§ Exercise data:
<<<<

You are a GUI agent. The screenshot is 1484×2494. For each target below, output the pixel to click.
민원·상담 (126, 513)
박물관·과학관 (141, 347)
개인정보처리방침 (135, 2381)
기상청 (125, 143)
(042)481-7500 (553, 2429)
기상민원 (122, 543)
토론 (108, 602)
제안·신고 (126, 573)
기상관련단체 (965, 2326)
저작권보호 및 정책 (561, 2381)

>>>>

Show the data once more, exactly as it was written.

You are a GUI agent. The screenshot is 1484×2494. For each target below, output the pixel to click.
민원·상담 (126, 513)
박물관·과학관 (141, 347)
개인정보처리방침 (135, 2381)
기상청 (125, 143)
(042)481-7500 (553, 2429)
기상민원 (122, 543)
토론 (108, 602)
제안·신고 (126, 573)
기상관련단체 (965, 2326)
저작권보호 및 정책 (561, 2381)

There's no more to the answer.